Report each line of the entries below that includes "充電残量表示あり".

> SUPPLIED MATERIAL:

####################

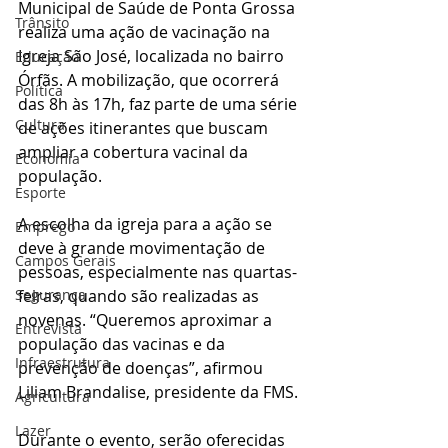
Municipal de Saúde de Ponta Grossa 
Trânsito
realiza uma ação de vacinação na 
Igreja São José, localizada no bairro 
Educação
Órfãs. A mobilização, que ocorrerá 
Política
das 8h às 17h, faz parte de uma série 
Cultura
de ações itinerantes que buscam 
ampliar a cobertura vacinal da 
Economia
população.
Esporte
A escolha da igreja para a ação se 
Emprego
deve à grande movimentação de 
Campos Gerais
pessoas, especialmente nas quartas-
Segurança
feiras, quando são realizadas as 
novenas. “Queremos aproximar a 
Entrevista
população das vacinas e da 
Infraestrutura
prevenção de doenças”, afirmou 
Liliam Brandalise, presidente da FMS.
Agricultura
Lazer
Durante o evento, serão oferecidas 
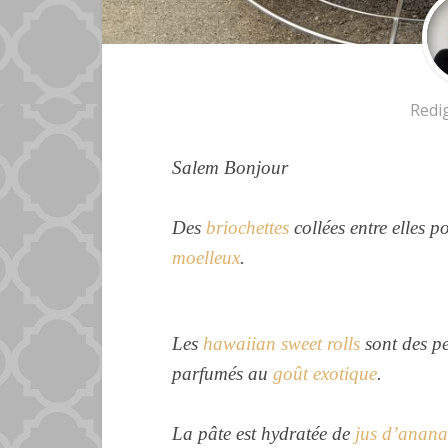
Redi
Salem Bonjour
Des
briochettes
collées entre elles p
moelleux
.
Les
hawaiian sweet rolls
sont des pe
parfumés au
goût exotique
.
La pâte est hydratée de
jus d’anana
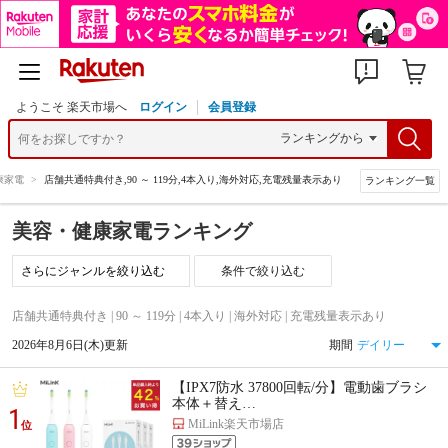
ようこそ 楽天市場へ
ログイン
会員登録
康家電
>
店舗共通特典付き,90 ～ 119分,4本入り,海外対応,充電残量表示あり
ランキング一覧
美容・健康家電ランキング
条件で絞り込む
店舗共通特典付き | 90 ～ 119分 | 4本入り | 海外対応 | 充電残量表示あり
2026年8月6日(木)更新
期間
【IPX7防水 37800回転/分】電動歯ブラシ
本体＋替え…
1
MiLink楽天市場店
位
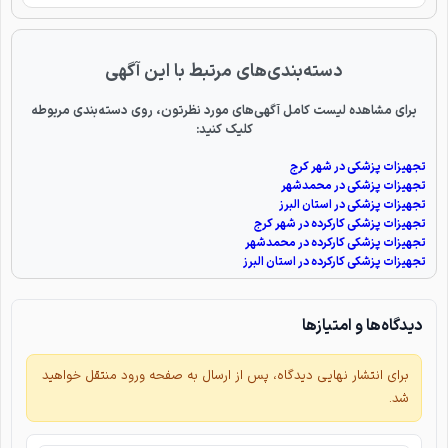
دسته‌بندی‌های مرتبط با این آگهی
برای مشاهده لیست کامل آگهی‌های مورد نظرتون، روی دسته‌بندی مربوطه
کلیک کنید:
تجهیزات پزشکی در شهر کرج
تجهیزات پزشکی در محمدشهر
تجهیزات پزشکی در استان البرز
تجهیزات پزشکی کارکرده در شهر کرج
تجهیزات پزشکی کارکرده در محمدشهر
تجهیزات پزشکی کارکرده در استان البرز
دیدگاه‌ها و امتیازها
برای انتشار نهایی دیدگاه، پس از ارسال به صفحه ورود منتقل خواهید
شد.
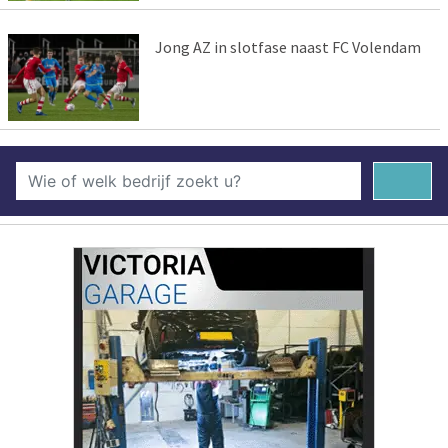
Jong AZ in slotfase naast FC Volendam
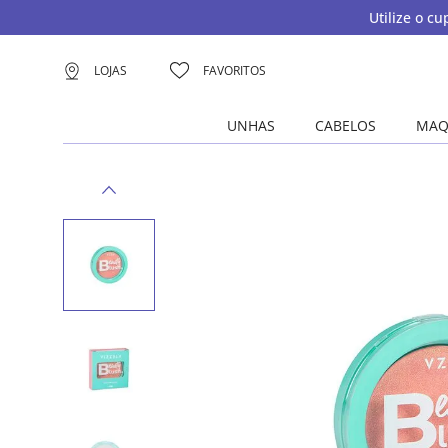
Utilize o c
LOJAS
FAVORITOS
UNHAS
CABELOS
MAQ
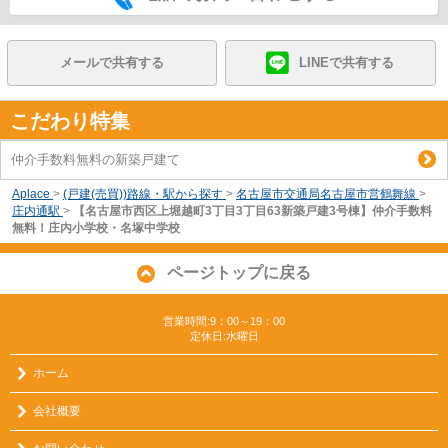
メールで共有する
LINEで共有する
こだわり特集
仲介手数料無料の新築戸建て
Aplace
>
(戸建(売買))路線・駅から探す
>
名古屋市交通局名古屋市営鶴舞線
>
庄内通駅
>
【名古屋市西区上堀越町3丁目3丁目63新築戸建3号棟】仲介手数料
無料！庄内小学校・名塚中学校
ページトップに戻る
営業時間:9：00～19：00
定休日:水曜日
ホーム
会社概要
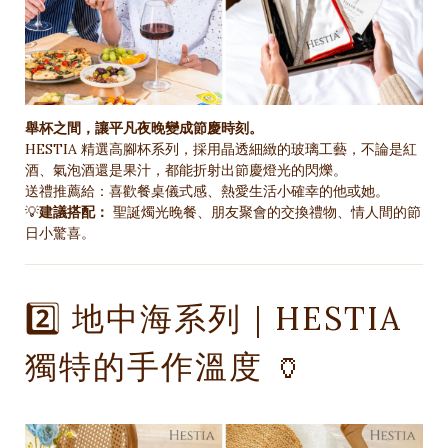
舉杯之間，讓平凡夜晚變成節慶時刻。
HESTIA 精選高腳杯系列，採用晶透細緻的玻璃工藝，不論是紅
酒、氣泡酒還是果汁，都能折射出節慶燈光的閃爍。
送禮推薦給：喜歡餐桌儀式感、熱愛生活小確幸的他或她。
💡
建議搭配：
聖誕燭光晚餐、朋友聚會的交換禮物、情人間的節
日小驚喜。
2️⃣ 地中海系列｜HESTIA
獨特的手作溫度 🏺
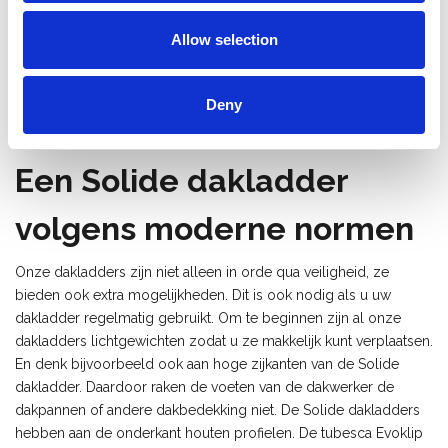
voor de praktische kant. Onze dakladders zijn zowel geschikt
Allow selection
voor privé als voor professioneel gebruik. Kiest u voor
afzonderlijke onderdelen of gaat u voor een volledige set? Wij
helpen u graag in uw keuze.
Deny
Een Solide dakladder
volgens moderne normen
Onze dakladders zijn niet alleen in orde qua veiligheid, ze
bieden ook extra mogelijkheden. Dit is ook nodig als u uw
dakladder regelmatig gebruikt. Om te beginnen zijn al onze
dakladders lichtgewichten zodat u ze makkelijk kunt verplaatsen.
En denk bijvoorbeeld ook aan hoge zijkanten van de Solide
dakladder. Daardoor raken de voeten van de dakwerker de
dakpannen of andere dakbedekking niet. De Solide dakladders
hebben aan de onderkant houten profielen. De tubesca Evoklip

####################

> FINISHED TASK:
店舗共通特典付き,90 ～ 119分,4本入り,海外対応,充電残量表示あり
店舗共通特典付き | 90 ～ 119分 | 4本入り | 海外対応 | 充電残量表示あり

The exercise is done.